Hi all!
I’m really hoping you can help me out here as I ran out of ideas what else to try…
I am trying to set up an AWS cluster which uses my own docker image available from the AWS registry. Everything works and looks OK. I can connect to the head normally and execute the script, the autoscaler initializes new workers as I would expect. Docker is installed via the initialization_command
field in the yaml
file.
But for some reason head cannot connect to workers, or the workers aren’t set up correctly and I’m not sure what’s wrong. I can see them ready in the AWS EC2 instance dashboard, but I don’t see them in the ray dashboard.
Additionally, when I connect to the head with ray attach
, I am inside docker, and if I ssh
to the head instance, I see the docker files and container running. On the other hand, I can also ssh
to the worker, but I don’t see any docker files and docker containers. I expected that these would be in sync.
Here are two monitoring logs from the head node, one while the process was running and one where I killed the running task on head (just in case it would show anything different):
I’d really appreciate some insight into the issue. Thanks!
Here is also my cluster file:
cluster_name: gem-base
max_workers: 4
upscaling_speed: 1.0
docker:
image: "214830741341.dkr.ecr.eu-central-1.amazonaws.com/gem-base:latest"

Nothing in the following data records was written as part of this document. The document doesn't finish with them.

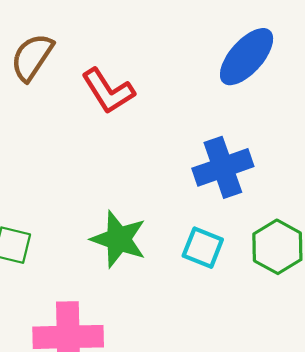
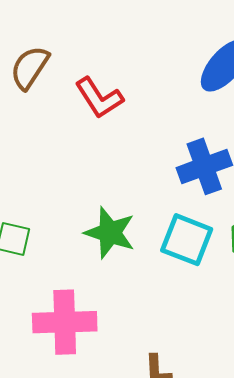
cyan square: (203, 248) -> (187, 240), size x1.4

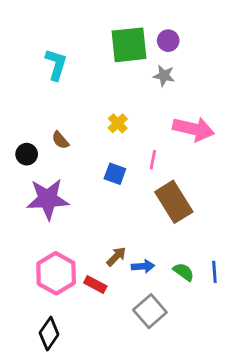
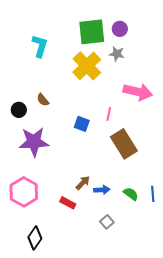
yellow cross: (118, 123) -> (87, 66), moved, size x2.0
pink hexagon: (56, 273) -> (24, 192), moved
gray square: (150, 311) -> (107, 222), size x0.6

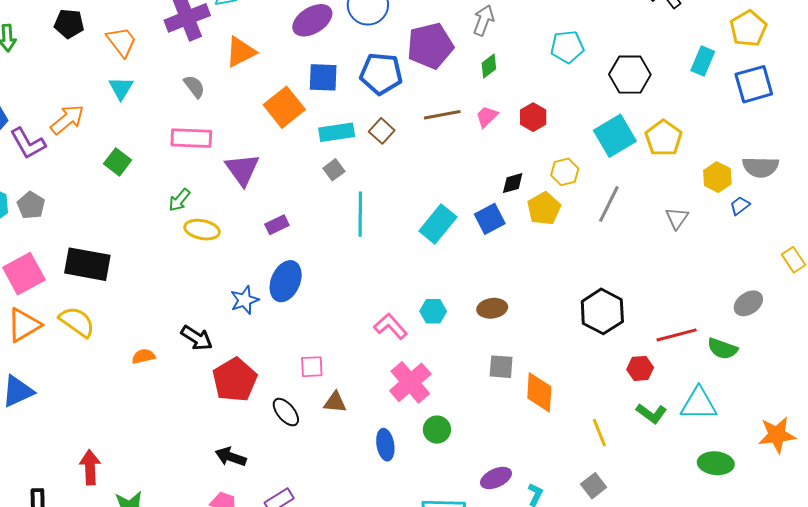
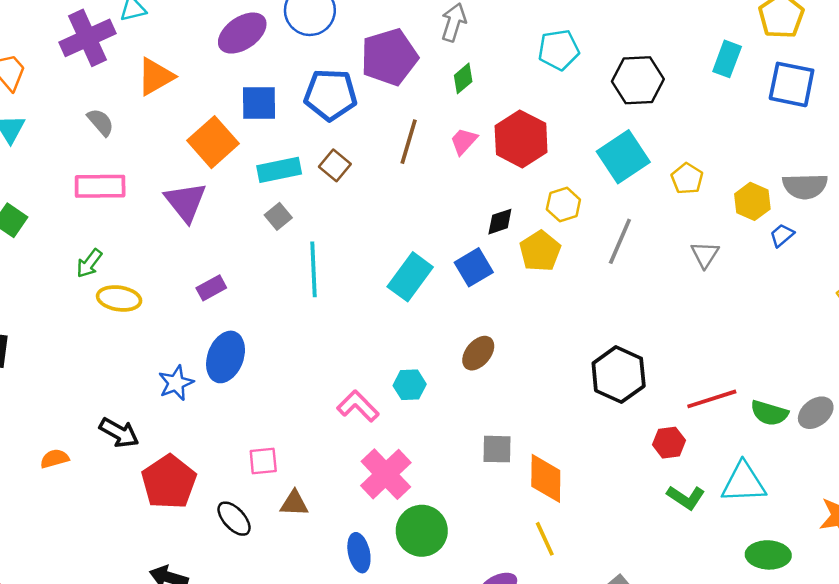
blue square: (754, 84) -> (792, 84), turned 30
brown line: (442, 115) -> (409, 142), turned -60
red hexagon: (533, 117) -> (521, 139), size x1.6
yellow pentagon: (663, 138) -> (687, 179), moved, size x0.7
purple triangle: (242, 169) -> (185, 202), moved
gray ellipse: (748, 303) -> (816, 413), moved
brown ellipse: (492, 308) -> (478, 353), moved, turned -40
green circle: (437, 430) -> (422, 531), size x1.5
yellow line: (599, 433) -> (545, 539), moved

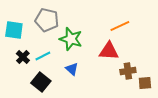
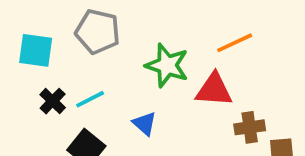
green star: (71, 39) -> (167, 65), moved

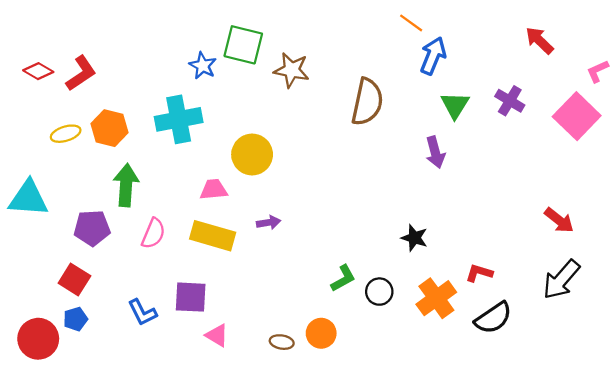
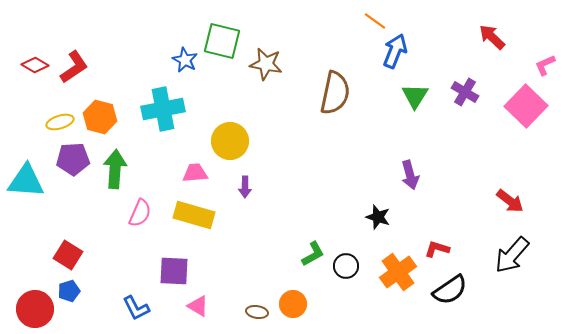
purple arrow: (435, 152) -> (410, 175), moved
purple arrow: (269, 222) -> (245, 187), moved, turned 100
purple pentagon: (92, 228) -> (73, 159), moved
blue L-shape: (142, 312) -> (136, 308), moved

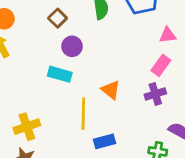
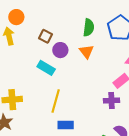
brown square: (58, 18) -> (45, 36), moved, turned -32
orange triangle: (111, 90) -> (86, 52), moved

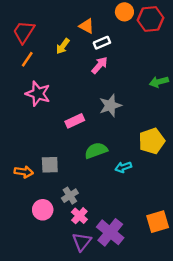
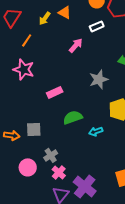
white rectangle: (102, 43) -> (97, 26), moved
yellow arrow: (63, 46) -> (45, 18), moved
orange line: (27, 59) -> (27, 40), moved
gray star: (110, 105) -> (99, 79), moved

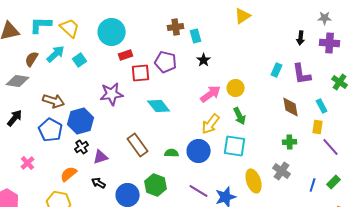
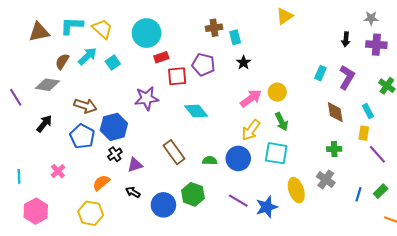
purple L-shape: (302, 74) -> (347, 77), turned -140

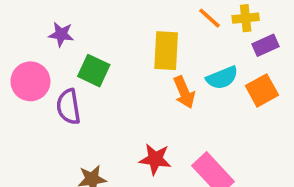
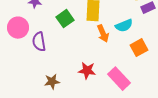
green square: (94, 71) -> (65, 19), moved, turned 30
orange square: (262, 90) -> (139, 48), moved

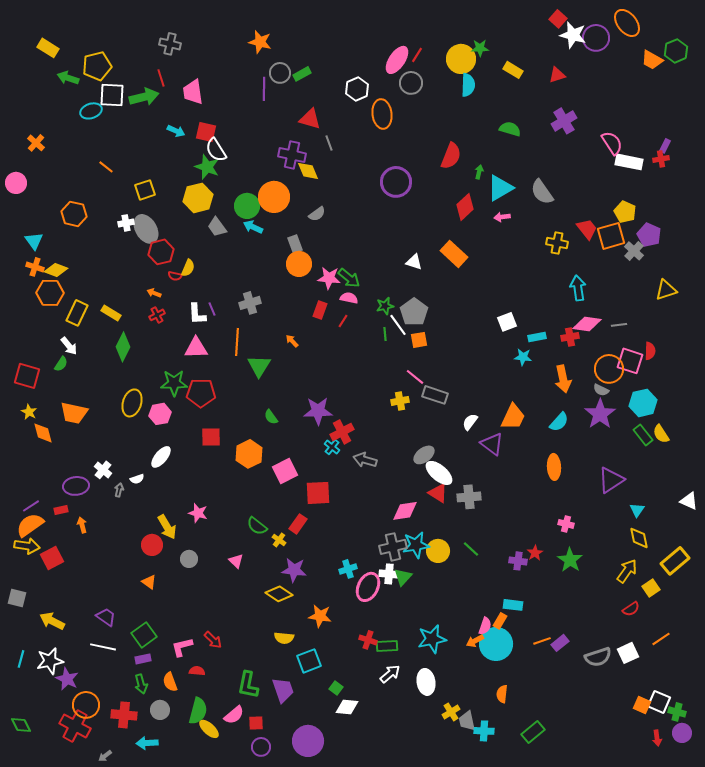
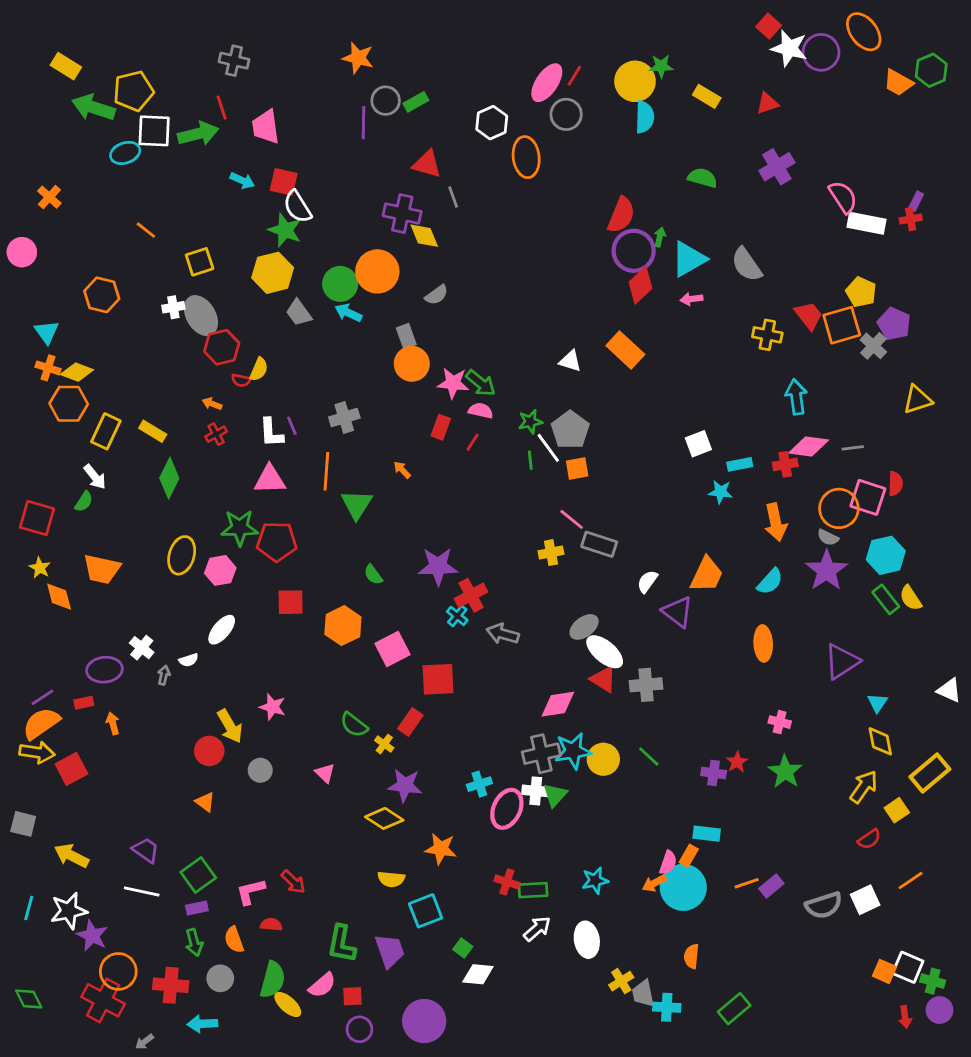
green arrow: (68, 78) -> (93, 107), size x1.4
purple circle: (396, 182) -> (634, 251), moved
cyan star: (432, 639) -> (595, 880), size x0.7

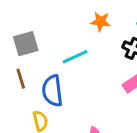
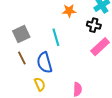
cyan line: (75, 57) -> (56, 37), turned -72

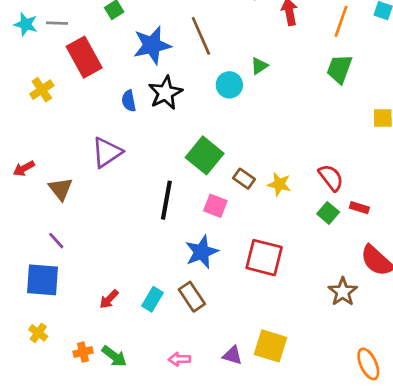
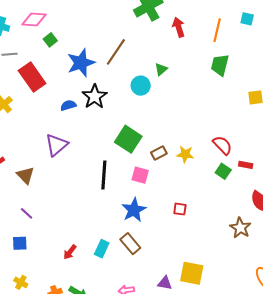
brown line: (201, 36) -> (116, 52), turned 64
blue semicircle: (129, 101) -> (68, 105), turned 91
brown rectangle: (244, 179) -> (159, 153), turned -56
red square: (264, 258) -> (180, 209), size x0.5
blue square: (43, 280) -> (20, 243), size x0.6

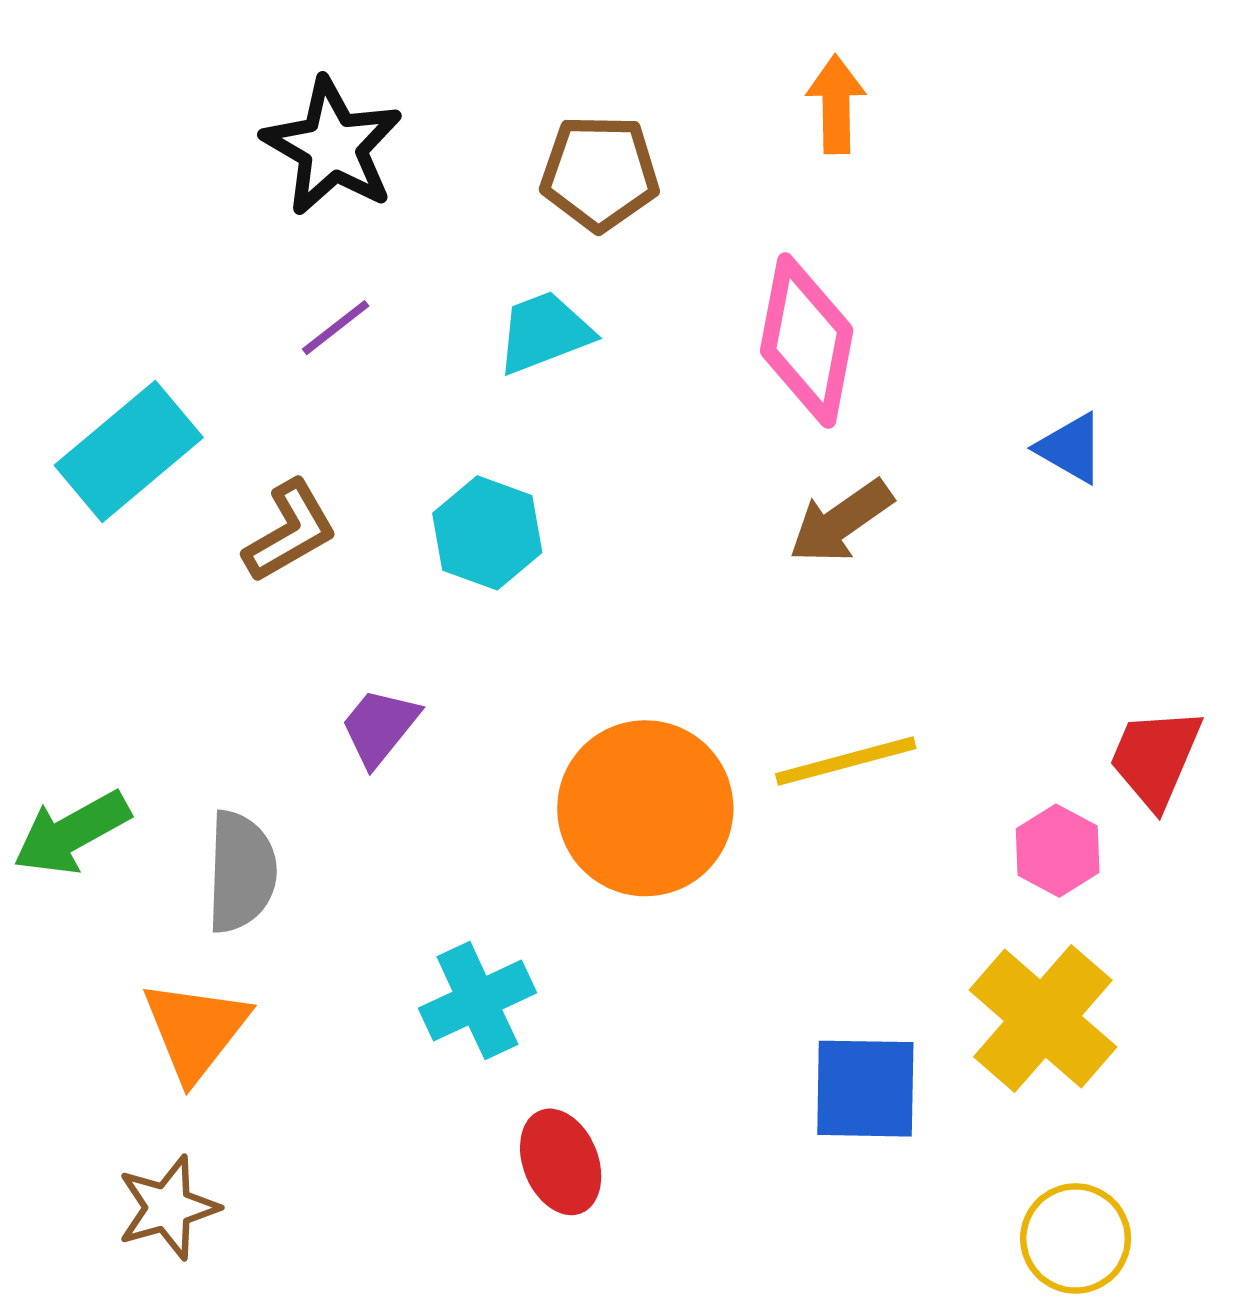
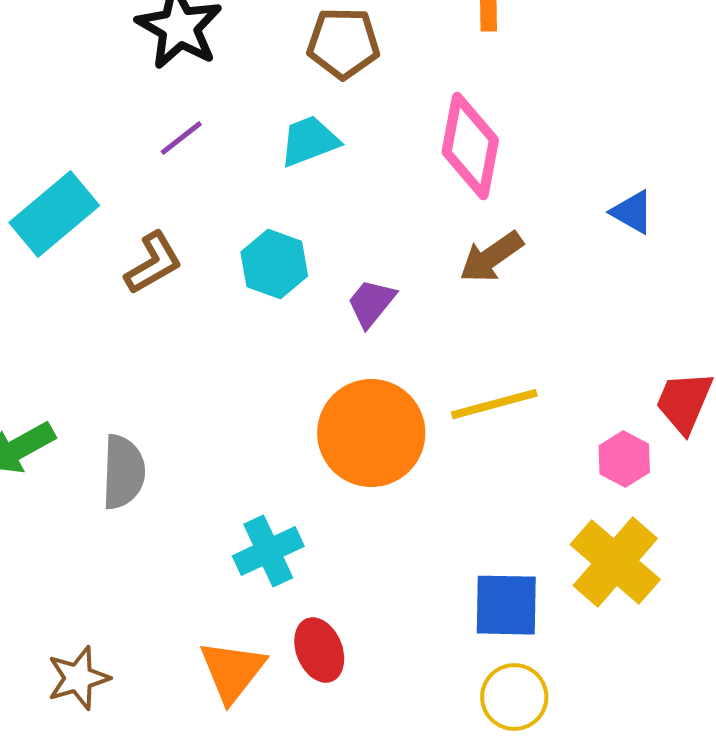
purple trapezoid: (380, 727) -> (371, 303), moved
orange triangle: (196, 1030) -> (232, 671), moved
yellow circle: (1076, 1239) -> (514, 697), moved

container_name: "ray_container"
pull_before_run: True
run_options: [] # Extra options to pass into "docker run"
idle_timeout_minutes: 30
provider:
type: aws
region: eu-central-1
availability_zone: eu-central-1a,eu-central-1b,eu-central-1c
cache_stopped_nodes: True # If not present, the default is True.
auth:
ssh_user: ubuntu
available_node_types:
ray.head.default:
min_workers: 1
max_workers: 1
resources: {}
node_config:
InstanceType: m5.large
ImageId: ami-05f7491af5eef733a
BlockDeviceMappings:
- DeviceName: /dev/sda1
Ebs:
VolumeSize: 50
ray.worker.default:
min_workers: 1
max_workers: 3
resources: {}
node_config:
InstanceType: m5.xlarge
ImageId: ami-05f7491af5eef733a
InstanceMarketOptions:
MarketType: spot
BlockDeviceMappings:
- DeviceName: /dev/sda1
Ebs:
VolumeSize: 50
head_node_type: ray.head.default
file_mounts: {}
cluster_synced_files: []
file_mounts_sync_continuously: False
rsync_exclude:
- "**/.git"
- "**/.git/**"
rsync_filter:
- ".gitignore"
initialization_commands:
- curl -fsSL https://get.docker.com -o get-docker.sh
- sudo sh get-docker.sh
- sudo usermod -aG docker $USER
- sudo systemctl restart docker -f
- sudo apt install awscli -y
- aws ecr get-login-password --region eu-central-1 | docker login --username AWS --password-stdin 214830741341.dkr.ecr.eu-central-1.amazonaws.com
setup_commands: []
head_setup_commands: []
worker_setup_commands: []
head_start_ray_commands:
- ray stop
- ulimit -n 65536; ray start --head --port=6379 --object-manager-port=8076 --autoscaling-config=~/ray_bootstrap_config.yaml
worker_start_ray_commands:
- ray stop
- ulimit -n 65536; ray start --address=$RAY_HEAD_IP:6379 --object-manager-port=8076
head_node: {}
worker_nodes: {}